## Work required:
Which lines of the records below contain the string "Dengan"? Report each of them.

## Saved entries:
+++
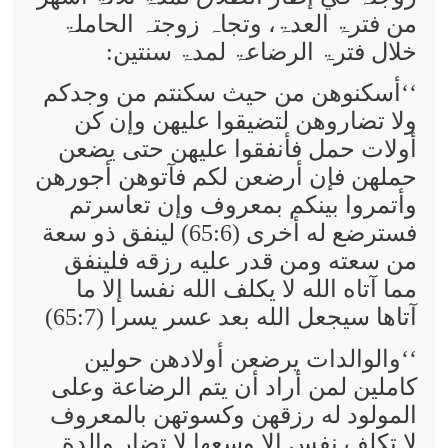
من فترۃ العدۃ، وتجاہ زوجتہ الحاملۃ
خلال فترۃ الرضاعۃ لمدۃ سنتین:
‘‘أسكنوهن من حيث سكنتم من وجدكم
ولا تضاروهن لتضيقوا عليهن وإن كن
أولات حمل فأنفقوا عليهن حتى يضعن
حملهن فإن أرضعن لكم فآتوهن أجورهن
وأتمروا بينكم بمعروف وإن تعاسرتم
فسترضع له أخرى
(65:6)
لينفق ذو سعة
من سعته ومن قدر عليه رزقه فلينفق
مما آتاه الله لا يكلف الله نفسا إلا ما
آتاها سيجعل الله بعد عسر يسرا
(65:7)
‘‘والوالدات يرضعن أولادهن حولين
كاملين لمن أراد أن يتم الرضاعة وعلى
المولود له رزقهن وكسوتهن بالمعروف
لا تكلف نفس إلا وسعها لا تضار والدة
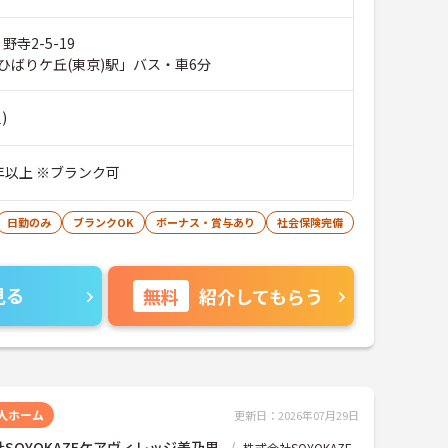
野寺2-5-19
ひばりケ丘(東京)駅」バス・車6分
)
年以上 ※ブランク可
日勤のみ
ブランクOK
ボーナス・賞与あり
社会保険完備
見る
無料
紹介してもらう
人ホーム
更新日：2026年07月29日
SOYOKAZEケアヴィレッジ美乃里
株式会社SOYOKAZE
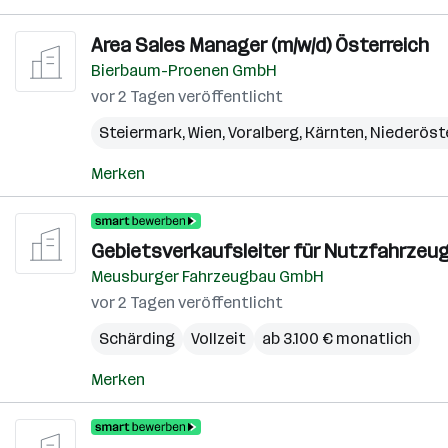
Area Sales Manager (m/w/d) Österreich
Bierbaum-Proenen GmbH
vor 2 Tagen veröffentlicht
Steiermark
,
Wien
,
Voralberg
,
Kärnten
,
Niederöst
Merken
Gebietsverkaufsleiter für Nutzfahrzeug
Meusburger Fahrzeugbau GmbH
vor 2 Tagen veröffentlicht
Schärding
Vollzeit
ab 3.100 € monatlich
Merken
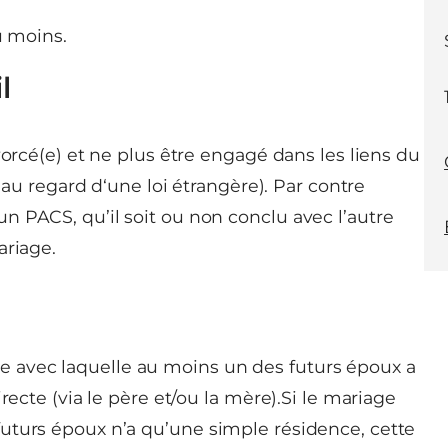
u moins.
l
vorcé(e) et ne plus être engagé dans les liens du
i au regard d‘une loi étrangère). Par contre
 PACS, qu’il soit ou non conclu avec l’autre
ariage.
 avec laquelle au moins un des futurs époux a
recte (via le père et/ou la mère).Si le mariage
uturs époux n’a qu’une simple résidence, cette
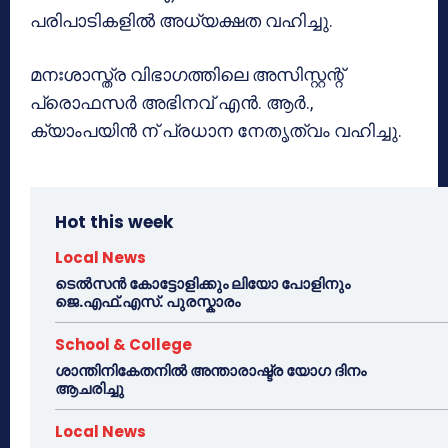
പരിപാടികളിൽ അധ്യക്ഷത വഹിച്ചു.
മനഃശാസ്ത്ര വിഭാഗത്തിലെ അസിസ്റ്റന്റ്
പ്രൊഫസർ അഭിനവ് എൻ. ആർ.,
ക്യാംപയിൻ ന് പ്രധാന നേതൃത്വം വഹിച്ചു.
Hot this week
Local News
ടെൽസൻ കോട്ടോളിക്കും ലിയോ പോളിനും
ജെ.എഫ്.എസ്. പുരസ്കാരം
School & College
ശാന്തിനികേതനിൽ അന്താരാഷ്ട്ര യോഗ ദിനം
ആചരിച്ചു
Local News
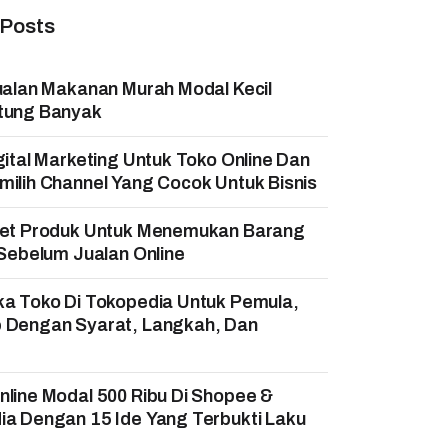
 Posts
ualan Makanan Murah Modal Kecil
tung Banyak
gital Marketing Untuk Toko Online Dan
ilih Channel Yang Cocok Untuk Bisnis
set Produk Untuk Menemukan Barang
 Sebelum Jualan Online
ka Toko Di Tokopedia Untuk Pemula,
 Dengan Syarat, Langkah, Dan
!
line Modal 500 Ribu Di Shopee &
a Dengan 15 Ide Yang Terbukti Laku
+++
## Answer to this task:
 Dengan Syarat, Langkah, Dan
a Dengan 15 Ide Yang Terbukti Laku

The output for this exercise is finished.